In the former East Germany, the Stasi was so powerful that it eventually made a large part of the population spy — sometimes on one another. I was also quite aghast to hear that Steve Jobs spied on you — it is quite one thing thing to “think different”, but quite different to be spied upon — “spy different”? I shudder with fear…
Edward Snowden. This figure needs a mere passing mention and we’d know precisely what the story would lead us into. If you have to tap into the German chancellor to be double-sure she’s not plotting something against you… for God’s sake, I trust my wife to get the potatoes trimmed the right size so I don’t choke on them.
The sad reality about “privacy” is more like a “data trick”. Everyone knows that Luxembourg was the 22nd country I visited — before I posted it here — because my database storing which countries I’ve been to is on Dropbox, and they claim themselves “private” and “protecting your files”. We’ve been through this before — it’s (potentially) a mere ploy to get your money. I’ve nothing against Dropbox (many other websites are in the business of collecting your data and potentially “getting dirty” with it); and if I had beef against the NSA, I wouldn’t precisely be alone, certainly not after the recent scandals. Angela Merkel might have mightier beef against that great big CIA than any mere individual who was not a public officer.
If I remember right, China during Mao’s maniacal Culture Revolution was so out-of-control that secrets had to be shared in the toilet with the water / shower running (or one of those super-loud squat toilets flushing), so nobody overheard you. I’d say we’re back to that era right now. I would not be surprised if somebody spoofed a copy of my autobiography based solely on the contents I posted on Facebook, Twitter, and Weibo. I got my iPhone 5 replaced last day — thankfully not with a 5S. Get one of these devices and it’d be like you giving away your fingerprint — there are determined hackers and they will get you. It’s all for the money, really, is it not?
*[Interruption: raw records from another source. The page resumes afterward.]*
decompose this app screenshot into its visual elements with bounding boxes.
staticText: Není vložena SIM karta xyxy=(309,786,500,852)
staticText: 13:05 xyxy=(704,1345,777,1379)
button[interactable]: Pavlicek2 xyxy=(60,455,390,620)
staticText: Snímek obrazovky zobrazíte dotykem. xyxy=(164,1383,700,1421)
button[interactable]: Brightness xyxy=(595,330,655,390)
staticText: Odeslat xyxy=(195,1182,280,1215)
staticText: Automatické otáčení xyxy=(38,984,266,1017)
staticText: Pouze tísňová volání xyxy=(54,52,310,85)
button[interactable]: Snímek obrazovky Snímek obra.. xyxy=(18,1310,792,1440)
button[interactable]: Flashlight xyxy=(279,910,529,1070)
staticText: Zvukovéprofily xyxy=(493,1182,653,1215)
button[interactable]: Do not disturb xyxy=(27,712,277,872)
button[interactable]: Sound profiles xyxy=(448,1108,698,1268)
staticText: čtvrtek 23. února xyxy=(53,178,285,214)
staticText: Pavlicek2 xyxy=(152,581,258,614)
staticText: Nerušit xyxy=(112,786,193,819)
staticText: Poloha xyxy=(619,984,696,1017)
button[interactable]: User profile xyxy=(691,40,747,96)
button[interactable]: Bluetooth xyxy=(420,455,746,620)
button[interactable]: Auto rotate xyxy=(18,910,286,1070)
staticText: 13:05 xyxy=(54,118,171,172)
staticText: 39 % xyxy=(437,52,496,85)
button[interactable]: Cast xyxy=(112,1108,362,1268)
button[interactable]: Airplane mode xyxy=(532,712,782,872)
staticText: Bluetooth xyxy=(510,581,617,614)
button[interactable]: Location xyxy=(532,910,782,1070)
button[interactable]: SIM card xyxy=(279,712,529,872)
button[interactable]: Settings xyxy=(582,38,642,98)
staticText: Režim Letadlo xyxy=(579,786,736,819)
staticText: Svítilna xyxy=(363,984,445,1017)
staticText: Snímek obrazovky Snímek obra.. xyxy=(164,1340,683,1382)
As academics we do have to maintain a healthy dose of critical thinking, but from what I have seen so far, “critical thinking” is like painting the sky rose. I remain extremely sceptical, even cynical, about “privacy” in this day and age. I’d probably buy your service more if you said “Give us the money so we can have legal access to your PIN code” than this rubbish about “privacy”. Give it up, everyone: We have no more privacy to speak of.